• _WORK TASK_: Read the records below and report each line in which "hajhullás" occurs.

• _TASK INPUTS_:
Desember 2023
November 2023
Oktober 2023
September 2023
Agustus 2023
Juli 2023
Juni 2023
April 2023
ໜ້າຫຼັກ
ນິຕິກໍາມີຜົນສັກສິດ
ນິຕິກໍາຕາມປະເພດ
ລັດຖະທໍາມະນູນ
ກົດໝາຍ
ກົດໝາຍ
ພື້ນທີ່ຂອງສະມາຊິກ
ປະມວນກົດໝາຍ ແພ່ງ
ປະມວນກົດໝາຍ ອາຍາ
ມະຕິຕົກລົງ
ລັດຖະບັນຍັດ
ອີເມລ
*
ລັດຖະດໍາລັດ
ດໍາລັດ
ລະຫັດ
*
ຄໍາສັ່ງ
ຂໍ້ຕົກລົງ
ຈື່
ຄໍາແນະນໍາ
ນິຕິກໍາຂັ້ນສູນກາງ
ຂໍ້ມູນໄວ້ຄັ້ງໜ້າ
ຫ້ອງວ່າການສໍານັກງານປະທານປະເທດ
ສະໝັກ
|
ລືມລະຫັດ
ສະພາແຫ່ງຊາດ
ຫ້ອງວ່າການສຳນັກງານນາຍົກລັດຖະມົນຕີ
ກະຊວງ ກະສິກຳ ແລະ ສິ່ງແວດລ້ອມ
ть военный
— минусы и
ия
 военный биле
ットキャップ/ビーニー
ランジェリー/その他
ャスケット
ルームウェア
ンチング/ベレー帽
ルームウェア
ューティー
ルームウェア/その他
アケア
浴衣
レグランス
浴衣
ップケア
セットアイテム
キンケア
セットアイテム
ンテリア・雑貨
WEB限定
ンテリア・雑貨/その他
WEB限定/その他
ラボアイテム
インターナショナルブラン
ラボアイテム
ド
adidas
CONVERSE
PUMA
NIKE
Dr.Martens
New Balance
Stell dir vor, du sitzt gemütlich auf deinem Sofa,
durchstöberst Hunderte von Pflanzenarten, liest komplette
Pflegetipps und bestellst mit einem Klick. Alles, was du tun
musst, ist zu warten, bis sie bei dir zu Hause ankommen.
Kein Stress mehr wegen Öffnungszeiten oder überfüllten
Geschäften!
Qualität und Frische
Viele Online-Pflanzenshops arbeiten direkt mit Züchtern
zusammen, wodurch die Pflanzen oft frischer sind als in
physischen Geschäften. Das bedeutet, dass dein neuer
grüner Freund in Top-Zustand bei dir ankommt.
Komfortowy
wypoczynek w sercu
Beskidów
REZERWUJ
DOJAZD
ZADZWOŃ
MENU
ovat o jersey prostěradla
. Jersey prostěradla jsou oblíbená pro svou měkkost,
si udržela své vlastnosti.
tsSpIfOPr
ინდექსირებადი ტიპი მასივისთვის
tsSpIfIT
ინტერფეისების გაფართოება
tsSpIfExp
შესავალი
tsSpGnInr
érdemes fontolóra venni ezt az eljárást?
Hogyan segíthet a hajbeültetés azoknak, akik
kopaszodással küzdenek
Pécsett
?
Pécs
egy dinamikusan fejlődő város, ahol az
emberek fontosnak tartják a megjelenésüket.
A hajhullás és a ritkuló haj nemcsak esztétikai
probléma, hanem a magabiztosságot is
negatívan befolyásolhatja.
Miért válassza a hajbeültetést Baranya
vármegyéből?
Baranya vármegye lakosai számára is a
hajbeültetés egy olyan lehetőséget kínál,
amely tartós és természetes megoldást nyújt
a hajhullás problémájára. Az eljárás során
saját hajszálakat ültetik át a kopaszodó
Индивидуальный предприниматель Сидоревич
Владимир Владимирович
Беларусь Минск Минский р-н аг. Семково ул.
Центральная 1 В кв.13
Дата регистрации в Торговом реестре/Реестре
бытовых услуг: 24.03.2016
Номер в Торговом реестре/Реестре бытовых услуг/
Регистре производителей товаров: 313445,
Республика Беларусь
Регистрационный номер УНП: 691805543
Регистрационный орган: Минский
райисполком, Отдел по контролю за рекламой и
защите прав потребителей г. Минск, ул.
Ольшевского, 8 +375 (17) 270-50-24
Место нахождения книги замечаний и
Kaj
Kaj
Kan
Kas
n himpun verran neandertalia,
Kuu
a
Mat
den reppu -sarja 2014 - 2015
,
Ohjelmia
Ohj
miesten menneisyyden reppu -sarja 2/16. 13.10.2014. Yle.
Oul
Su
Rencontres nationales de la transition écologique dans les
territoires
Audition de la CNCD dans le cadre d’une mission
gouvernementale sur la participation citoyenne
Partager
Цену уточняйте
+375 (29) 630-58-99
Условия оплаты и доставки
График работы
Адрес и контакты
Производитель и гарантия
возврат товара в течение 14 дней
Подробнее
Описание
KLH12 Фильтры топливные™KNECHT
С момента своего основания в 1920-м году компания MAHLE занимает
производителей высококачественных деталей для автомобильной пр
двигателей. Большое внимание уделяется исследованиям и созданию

• _EXPECTED OUTPUT_:
A hajhullás és a ritkuló haj nemcsak esztétikai
a hajhullás problémájára. Az eljárás során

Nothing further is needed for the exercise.